Beaucoup de familles, notamment dans les provinces mais moins aujourd’hui dans les grandes villes, commencent la première journée de Songkran en allant offrir à l’aube de la nourriture aux bonzes à leur pagode habituelle. Le festival de Songkran est aussi l’occasion de rendre hommage aux « ainés » de la famille - grands-parents, parents, oncles et tantes - en leur versant de l’eau parfumée sur les mains, et généralement, en leur offrant des sarongs ou d’autres vêtements. Ce même rituel est aussi pratiqué par les fidèles pour certains bonzes âgés au sein de la pagode. C’est à la fois une marque de respect et un acte méritoire. Dans certaines pagodes, une statue du Bouddha est aussi sortie de sa place habituelle à l’intérieur du hall de rassemblement et promenée lentement sur un tréteau à travers la foule des fidèles pour que ceux-ci puissent verser un peu d’eau lustrale sur elle.
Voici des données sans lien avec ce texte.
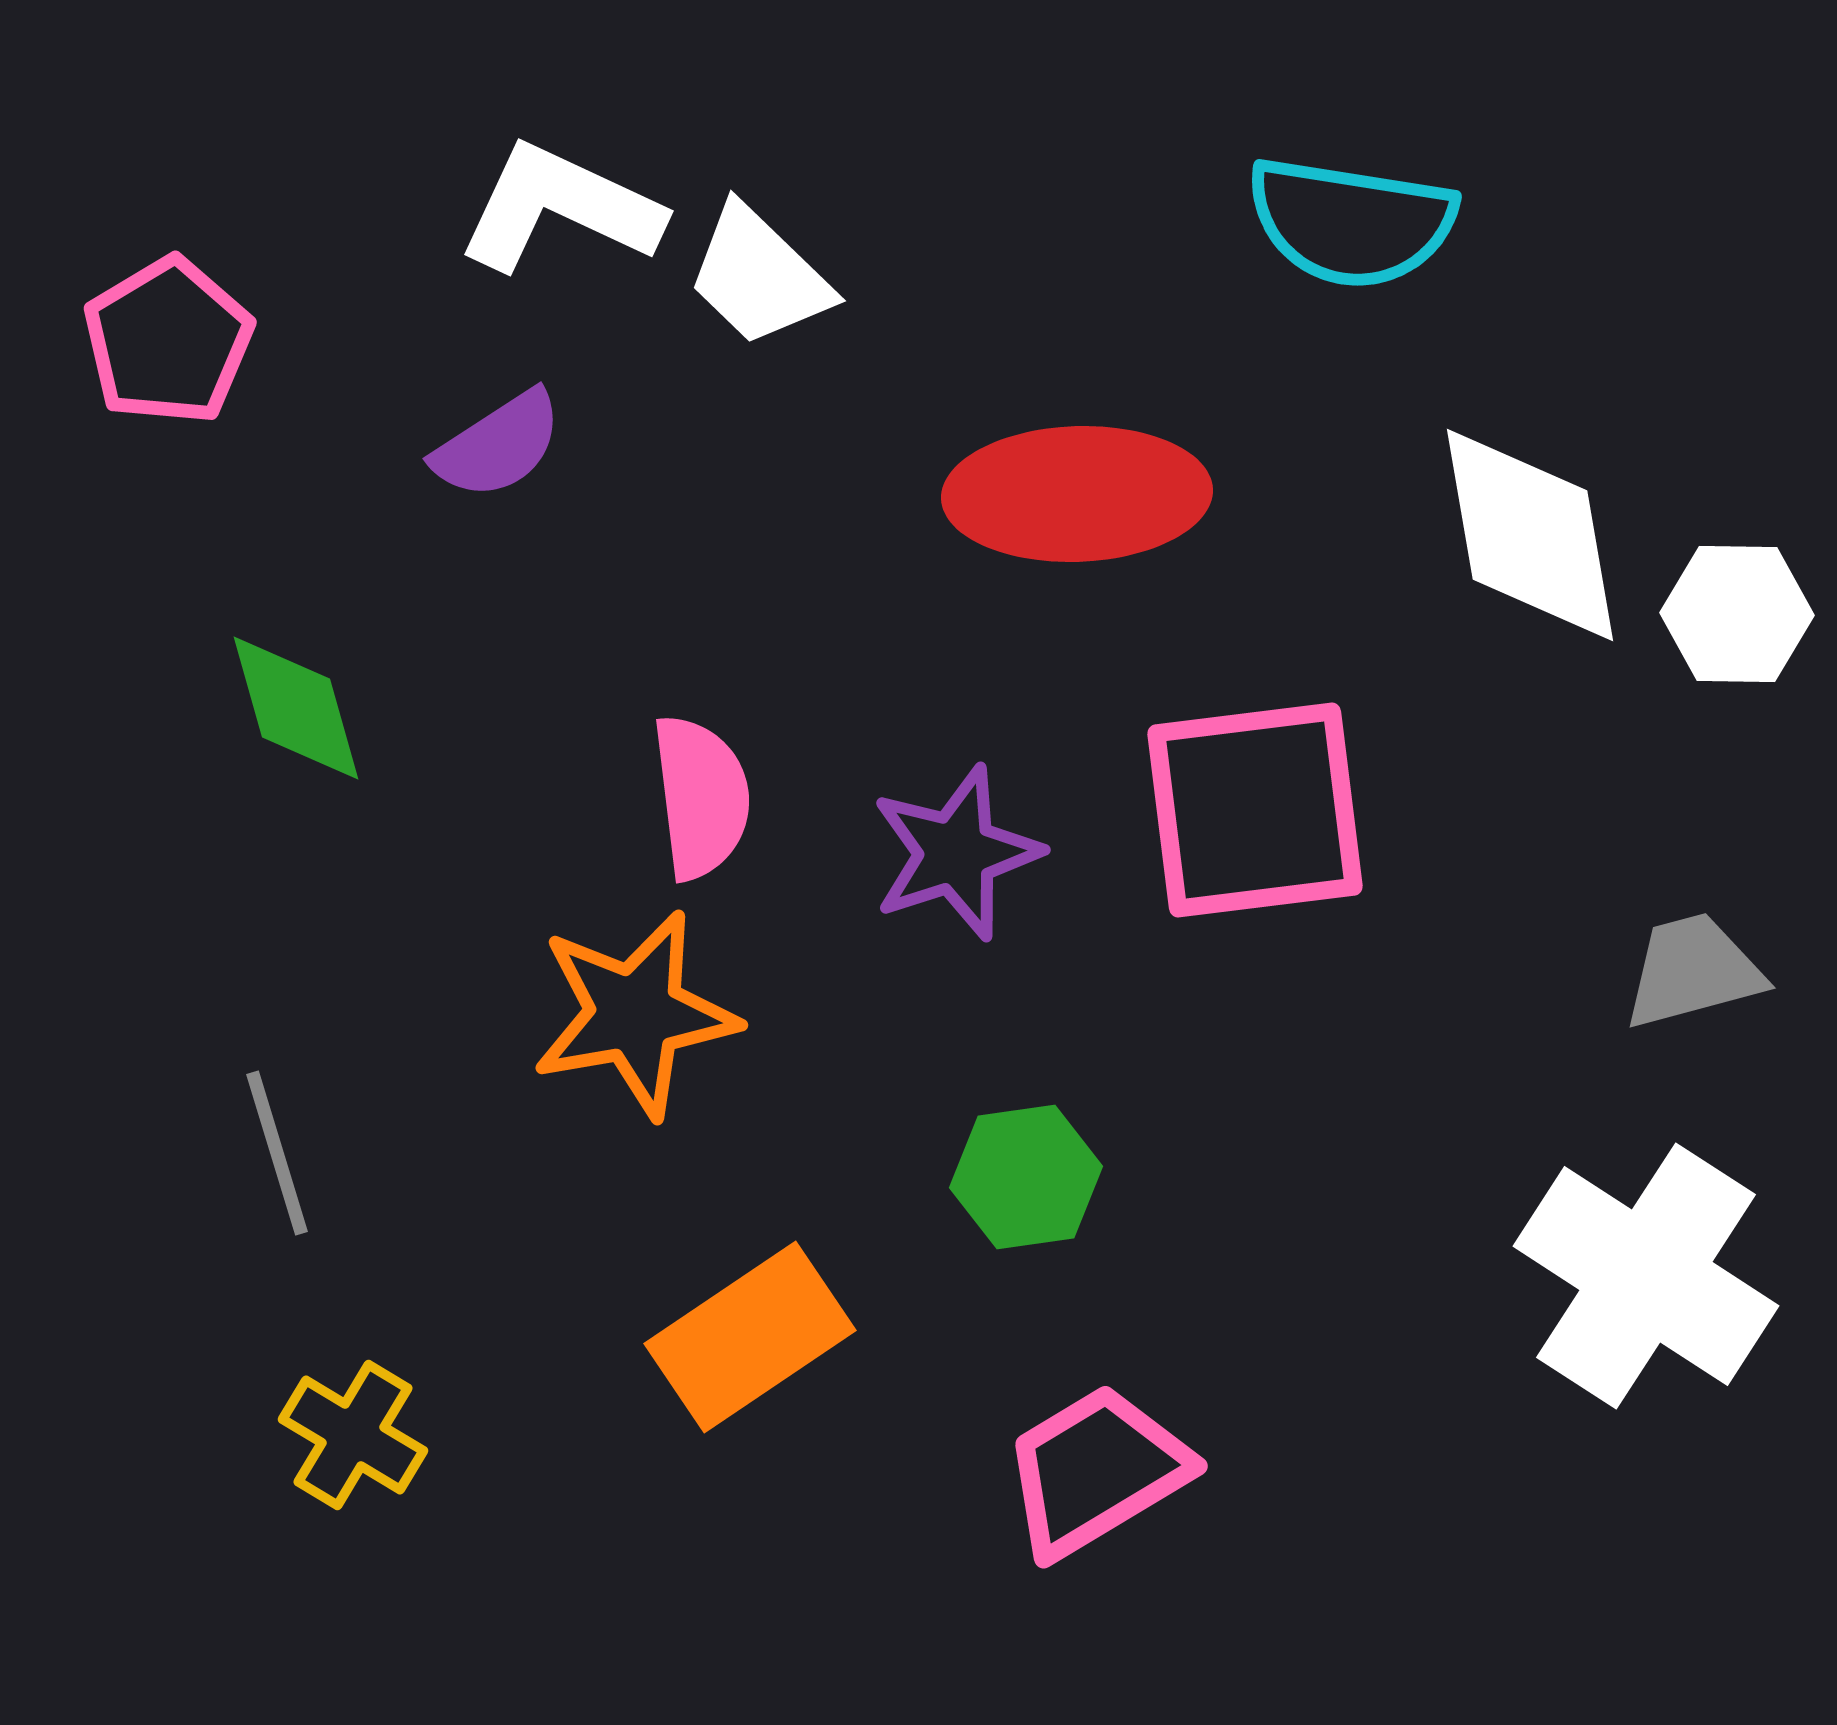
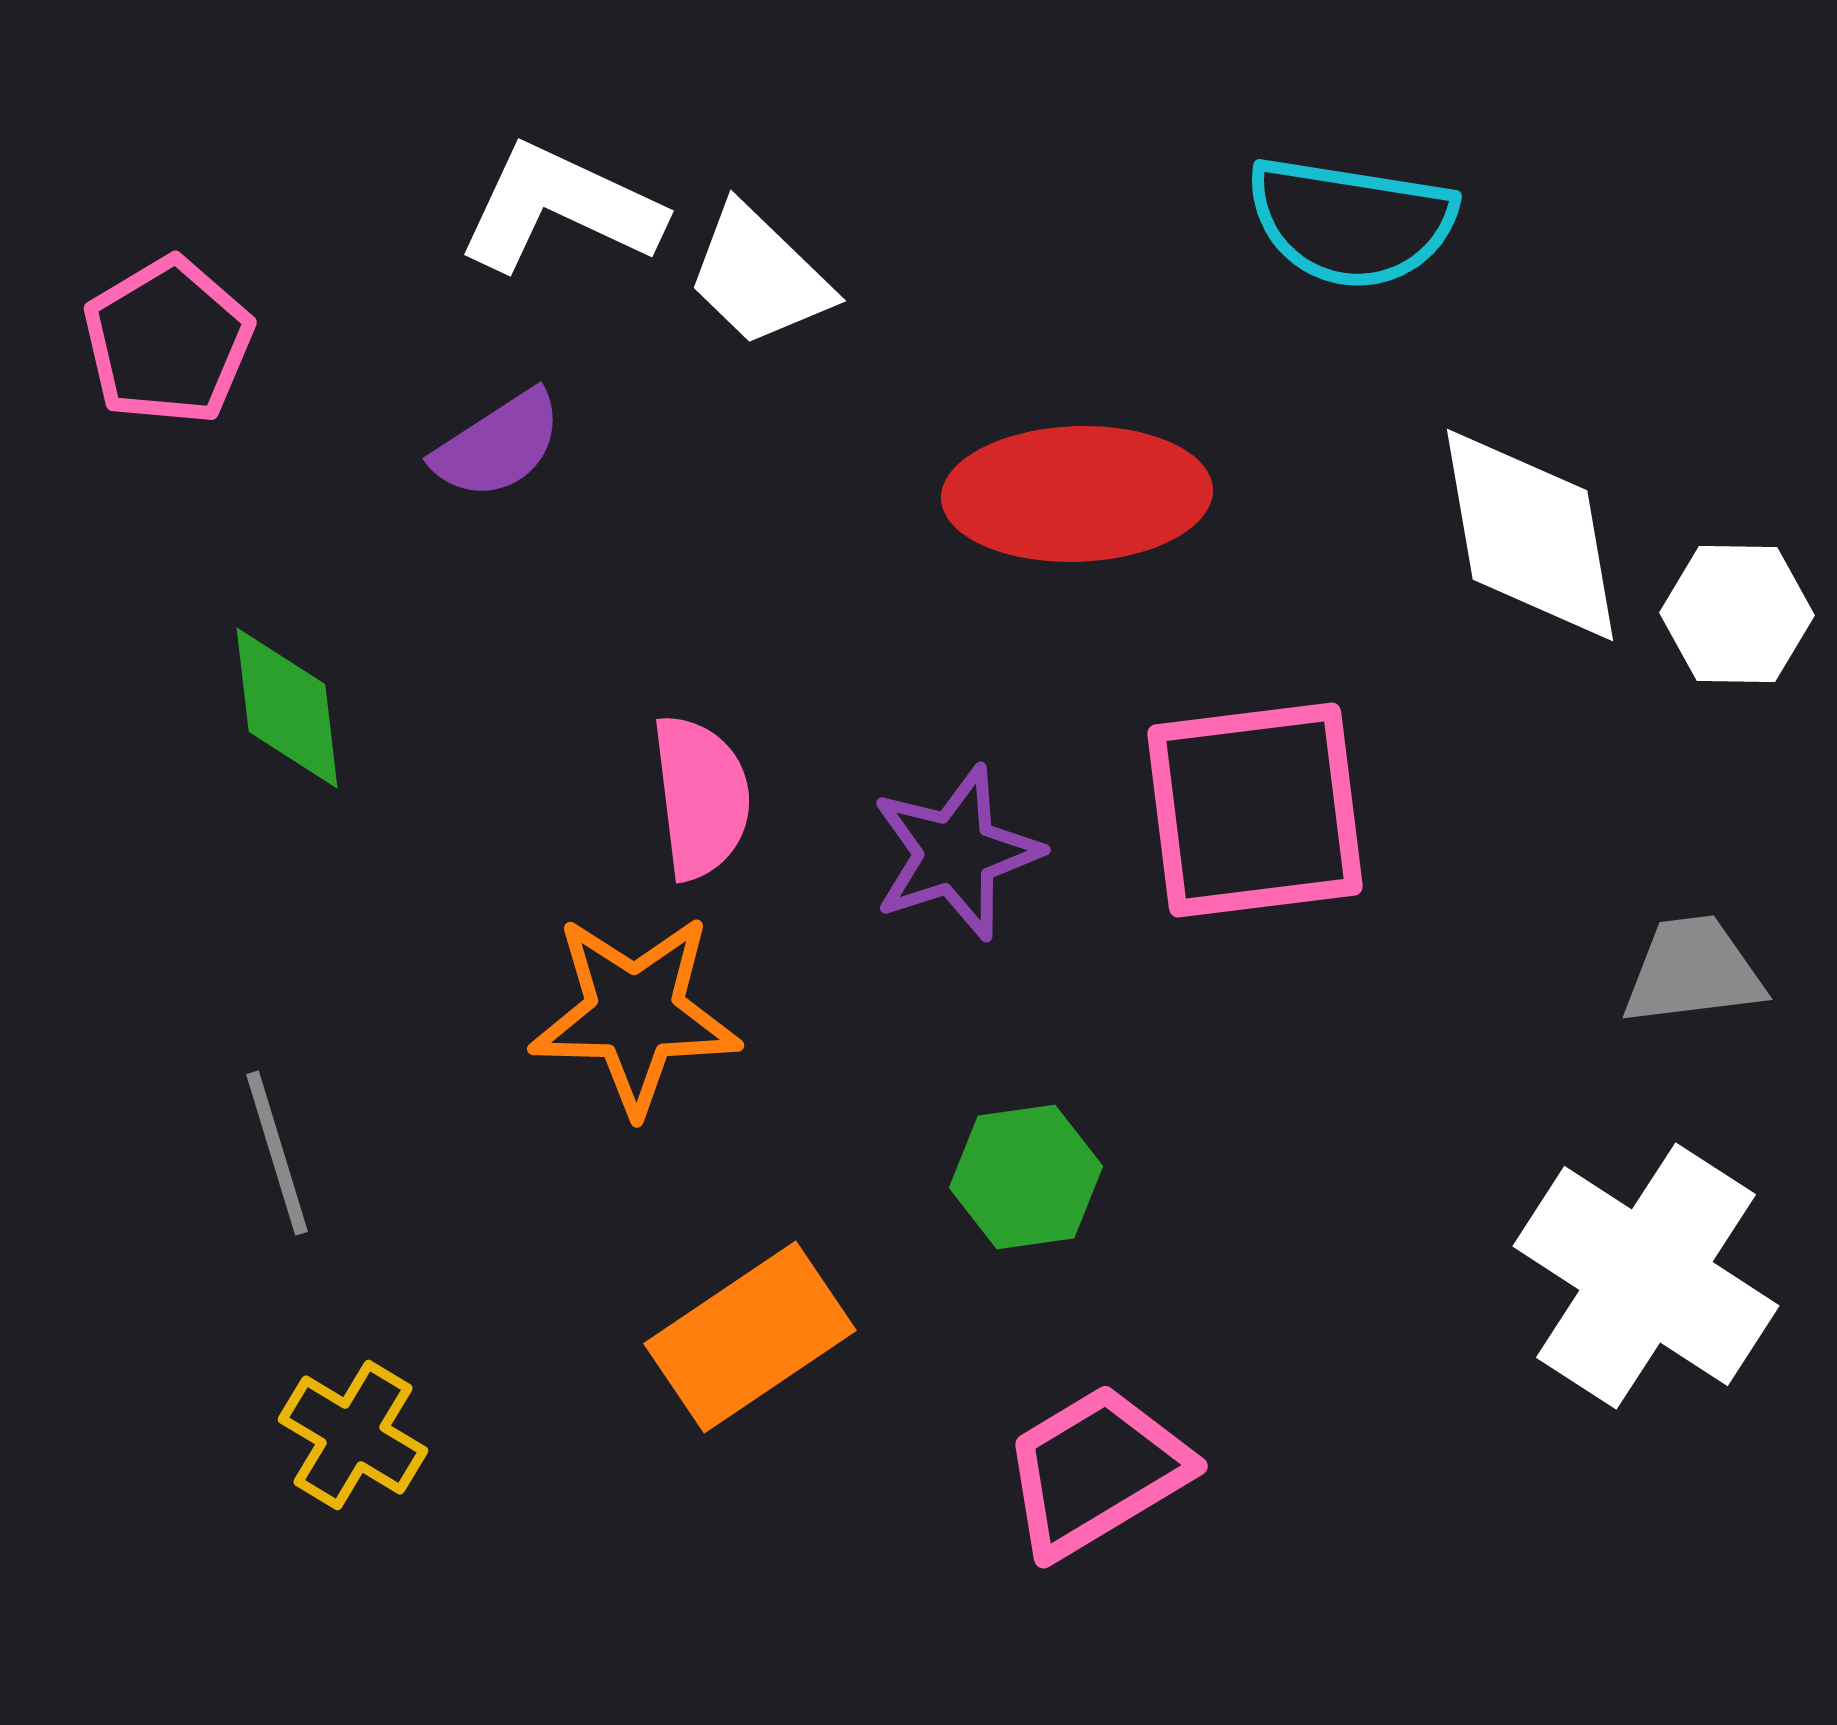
green diamond: moved 9 px left; rotated 9 degrees clockwise
gray trapezoid: rotated 8 degrees clockwise
orange star: rotated 11 degrees clockwise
Les rituels peuvent varier selon certaines régions. Ainsi, dans la ville balnéaire de Sriracha, dans l’est du pays, c’est la statue d’une divinité chinoise, esprit tutélaire du lieu, qui est l’objet de cette promenade arrosée ; celle-ci est aussi plongée dans la mer avant d’être ramenée à la pagode.
Outre sa signification religieuse, Songkran est aussi fondamentalement un festival saisonnier et agricole, la culture rurale étant le fond de la culture thaïlandaise populaire. S’asperger d’eau au moment le plus chaud de l’année, juste avant le démarrage de la saison humide, est une manière d’appeler les pluies pour avoir d’abondantes récoltes de riz. Aussi, si quelques semaines après Songkran, la pluie n’a toujours pas fait son apparition, les paysans deviennent très anxieux sur les récoltes à venir. Dans ce cas de figure, dans certains districts jusque dans un passé récent, la statue d’un « luang po », c’est-à-dire d’un bonze révéré, que l’on croit dotée de pouvoirs magiques, va être retirée de son sanctuaire et promenée sur un chariot parmi la foule des fidèles qui s’aspergent d’eau. Ce rituel, espère-t-on, ne peut pas manquer d’attirer enfin les pluies.